Once my brother was able to get my site back up online, it turns out that over the last four years, WordPress has surely made some strides, and all my old content was far too back in time for any sort of WP app or extension could successfully migrate all my old content into the present day dynamically. 

So whereas I could’ve just punted on all the old stuff, and start anew, that obviously is not how a nostalgic empath like me does things, so in a true labor of love, I went back in time, and manually backed each and every single brog post from February 2010 through April 2016 (1,621 posts), merged them with the queue of posts that I’d written offline (813 posts), and then one-by-one, post at a time, retroactively re-published each and every single one of them in chronological order, which brings us back into the present, where I have literally ten years worth of brog posts back up and online, for basically nobody’s satisfaction except my own.

Not that it really changes anything, but I also took this as an opportunity to integrate and utilize tagging, and if anything at all, I can see trends of the things that I gravitate towards writing about, even if I didn’t notice them back then.

It took 57 days to back up and repost all of the old brog’s content, in its (mostly) unedited and original words, regardless of if they were good, bad, fluffy, controversial, or things that I regret putting in writing, but we’ll touch on that later.  And then another 25 days to publish all of the “new” stuff, all in between the windows of time in which my infant child was sleeping, because ain’t nobody got time to do anything else when baby is awake.

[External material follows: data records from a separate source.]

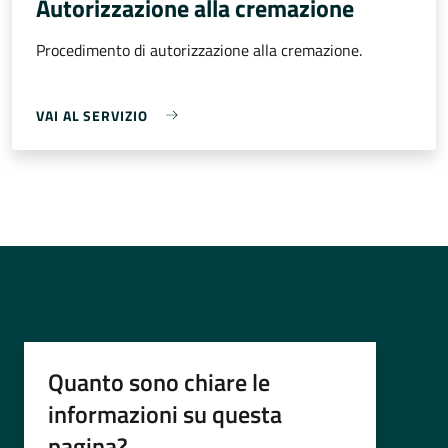
Autorizzazione alla cremazione
Procedimento di autorizzazione alla cremazione.
VAI AL SERVIZIO
Quanto sono chiare le
informazioni su questa
pagina?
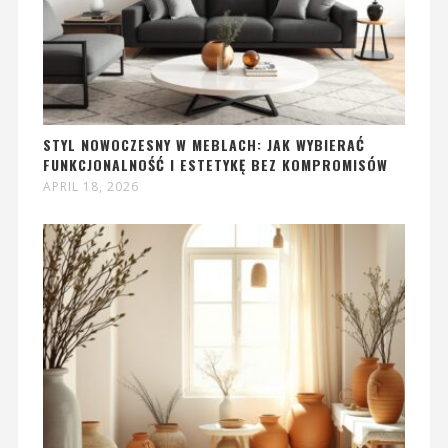
STYL NOWOCZESNY W MEBLACH: JAK WYBIERAĆ
FUNKCJONALNOŚĆ I ESTETYKĘ BEZ KOMPROMISÓW
APRIL 18, 2026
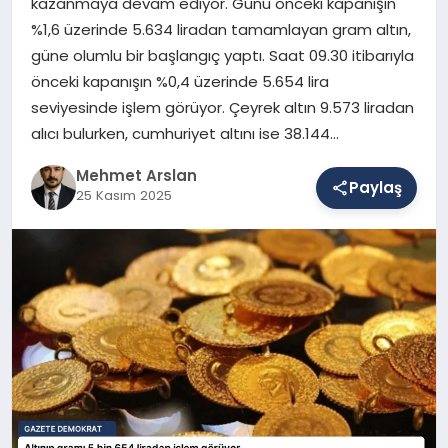
kazanmaya devam ediyor. Günü önceki kapanışın
%1,6 üzerinde 5.634 liradan tamamlayan gram altın,
güne olumlu bir başlangıç yaptı. Saat 09.30 itibarıyla
SAĞLIK
önceki kapanışın %0,4 üzerinde 5.654 lira
seviyesinde işlem görüyor. Çeyrek altın 9.573 liradan
alıcı bulurken, cumhuriyet altını ise 38.144…
EĞITIM
Mehmet Arslan
Paylaş
25 Kasım 2025
DÜNYA
YAŞAM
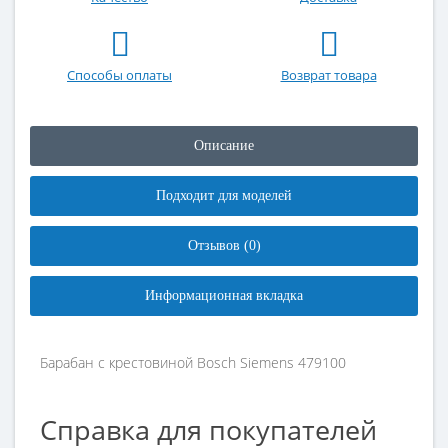
Способы оплаты
Возврат товара
Описание
Подходит для моделей
Отзывов (0)
Информационная вкладка
Барабан с крестовиной Bosch Siemens 479100
Справка для покупателей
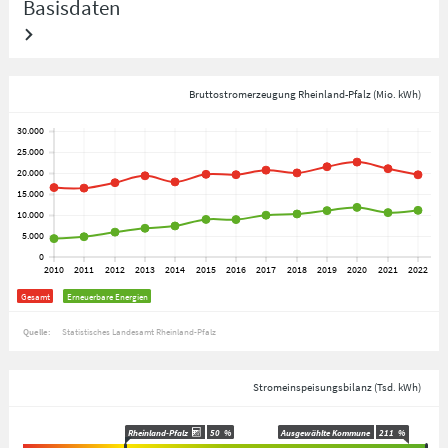
Basisdaten
Bruttostromerzeugung Rheinland-Pfalz (Mio. kWh)
Gesamt
Erneuerbare Energien
Quelle:
Statistisches Landesamt Rheinland-Pfalz
Stromeinspeisungsbilanz (Tsd. kWh)
Rheinland-Pfalz
50
%
Ausgewählte Kommune
211
%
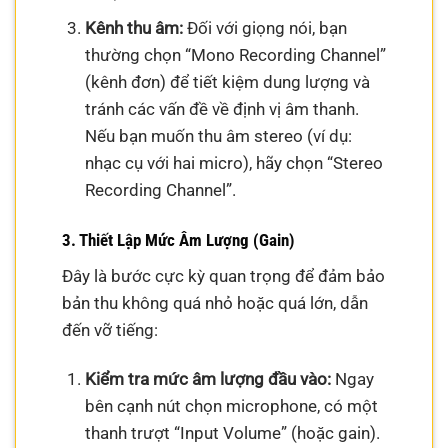
Kênh thu âm:
Đối với giọng nói, bạn
thường chọn “Mono Recording Channel”
(kênh đơn) để tiết kiệm dung lượng và
tránh các vấn đề về định vị âm thanh.
Nếu bạn muốn thu âm stereo (ví dụ:
nhạc cụ với hai micro), hãy chọn “Stereo
Recording Channel”.
3. Thiết Lập Mức Âm Lượng (Gain)
Đây là bước cực kỳ quan trọng để đảm bảo
bản thu không quá nhỏ hoặc quá lớn, dẫn
đến vỡ tiếng:
Kiểm tra mức âm lượng đầu vào:
Ngay
bên cạnh nút chọn microphone, có một
thanh trượt “Input Volume” (hoặc gain).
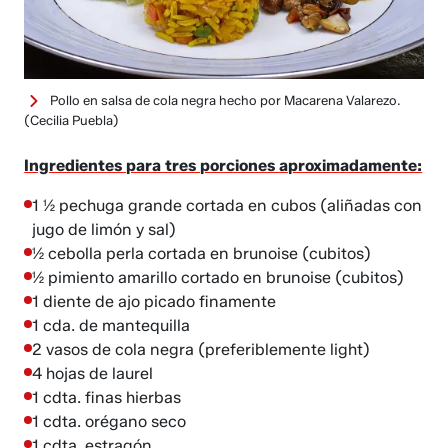
Pollo en salsa de cola negra hecho por Macarena Valarezo.
(Cecilia Puebla)
Ingredientes para tres porciones aproximadamente:
1 ½ pechuga grande cortada en cubos (aliñadas con
jugo de limón y sal)
½ cebolla perla cortada en brunoise (cubitos)
½ pimiento amarillo cortado en brunoise (cubitos)
1 diente de ajo picado finamente
1 cda. de mantequilla
2 vasos de cola negra (preferiblemente light)
4 hojas de laurel
1 cdta. finas hierbas
1 cdta. orégano seco
1 cdta. estragón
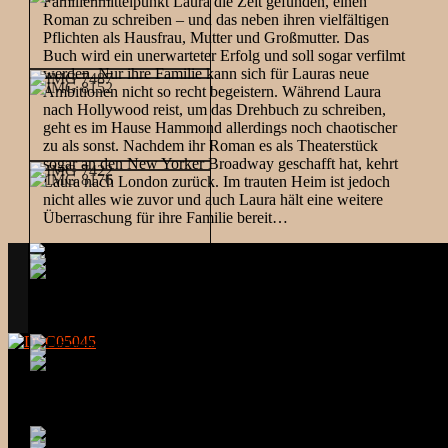
Familienmittelpunkt Laura die Zeit gefunden, einen
Roman zu schreiben – und das neben ihren vielfältigen
Pflichten als Hausfrau, Mutter und Großmutter. Das
Buch wird ein unerwarteter Erfolg und soll sogar verfilmt
werden. Nur ihre Familie kann sich für Lauras neue
Ambitionen nicht so recht begeistern. Während Laura
nach Hollywood reist, um das Drehbuch zu schreiben,
geht es im Hause Hammond allerdings noch chaotischer
zu als sonst. Nachdem ihr Roman es als Theaterstück
sogar an den New Yorker Broadway geschafft hat, kehrt
Laura nach London zurück. Im trauten Heim ist jedoch
nicht alles wie zuvor und auch Laura hält eine weitere
Überraschung für ihre Familie bereit…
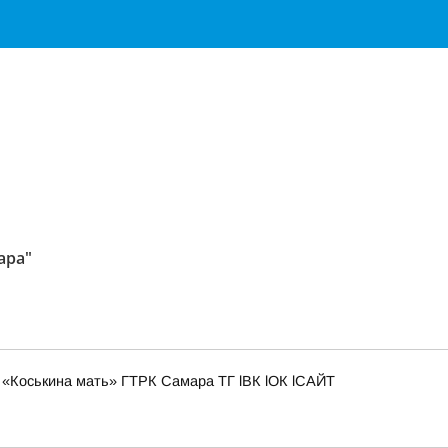
ара"
«Коськина мать» ГТРК Самара ТГ lВК lОК lСАЙТ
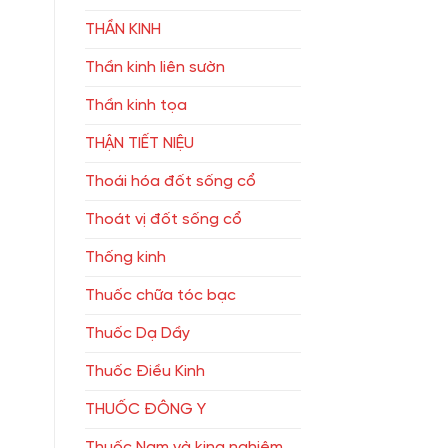
THẦN KINH
Thần kinh liên sườn
Thần kinh tọa
THẬN TIẾT NIỆU
Thoái hóa đốt sống cổ
Thoát vị đốt sống cổ
Thống kinh
Thuốc chữa tóc bạc
Thuốc Dạ Dầy
Thuốc Điều Kinh
THUỐC ĐÔNG Y
Thuốc Nam và king nghiệm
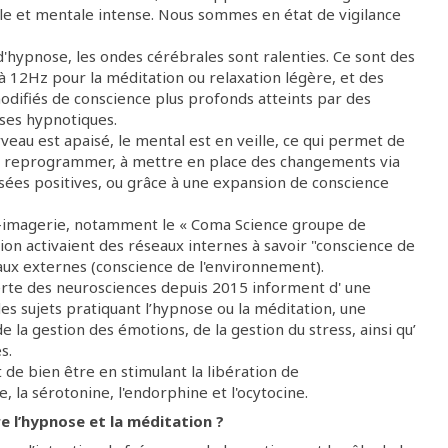
elle et mentale intense. Nous sommes en état de vigilance
d'hypnose, les ondes cérébrales sont ralenties. Ce sont des
à 12Hz pour la méditation ou relaxation légère, et des
odifiés de conscience plus profonds atteints par des
ses hypnotiques.
veau est apaisé, le mental est en veille, ce qui permet de
 se reprogrammer, à mettre en place des changements via
nsées positives, ou grâce à une expansion de conscience
o-imagerie, notamment le « Coma Science groupe de
on activaient des réseaux internes à savoir "conscience de
eaux externes (conscience de l'environnement).
verte des neurosciences depuis 2015 informent d' une
es sujets pratiquant l’hypnose ou la méditation, une
de la gestion des émotions, de la gestion du stress, ainsi qu’
s.
de bien être en stimulant la libération de
a sérotonine, l'endorphine et l'ocytocine.
re l’hypnose et la méditation ?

But for all intents and purposes, my site is back.  After this much time, I can hardly believe it, but it’s up and online, and hopefully not going anywhere again any time soon.  As the dust settles, it’s my aspirations to get back to more of a normalized writing schedule, and before you know it, this’ll be a place to get opinionated commentary on the rigors of new fatherhood, on top of a lot of the old tropes and trends of things that I enjoyed writing about, like professional wrestling, the fuck-ups of Atlanta and Georgia, and other random topics, but also the likely observations and tribulations that I’ll inevitably go through in my journey into fatherhood.